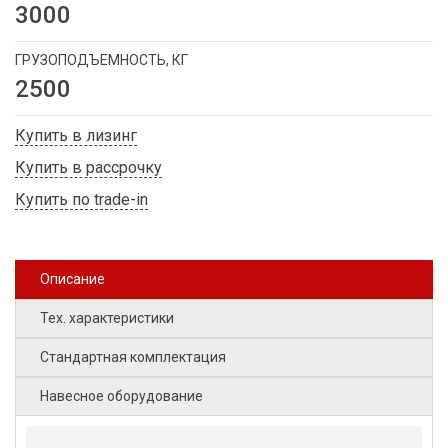
3000
ГРУЗОПОДЪЕМНОСТЬ, КГ
2500
Купить в лизинг
Купить в рассрочку
Купить по trade-in
Описание
Тех. характеристики
Стандартная комплектация
Навесное оборудование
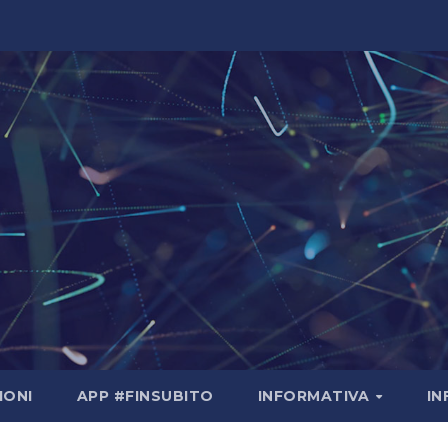
IONI
APP #FINSUBITO
INFORMATIVA
I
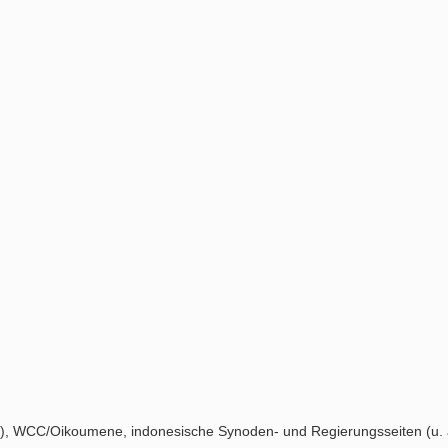
), WCC/Oikoumene, indonesische Synoden- und Regierungsseiten (u. a.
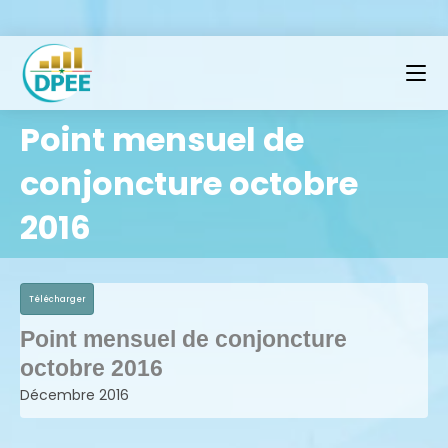
Point mensuel de
conjoncture octobre
2016
Télécharger
Point mensuel de conjoncture
octobre 2016
Décembre 2016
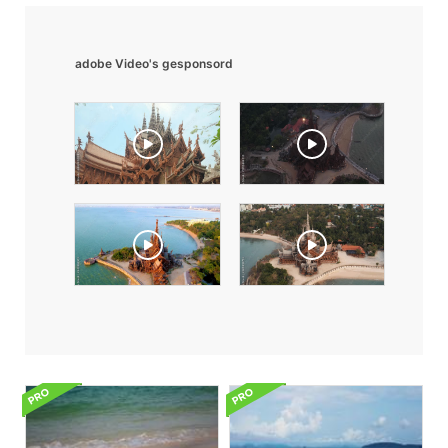
adobe Video's gesponsord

- [WHAT YOU WILL DO] Return the entries verbatim without images.

- [RESULT OF THIS TASK]
3000
ГРУЗОПОДЪЕМНОСТЬ, КГ
2500
Купить в лизинг
Купить в рассрочку
Купить по trade-in
Описание
Тех. характеристики
Стандартная комплектация
Навесное оборудование
IONI
APP #FINSUBITO
INFORMATIVA
I
), WCC/Oikoumene, indonesische Synoden- und Regierungsseiten (u. a.
Point mensuel de
conjoncture octobre
2016
Télécharger
Point mensuel de conjoncture
octobre 2016
Décembre 2016
adobe Video's gesponsord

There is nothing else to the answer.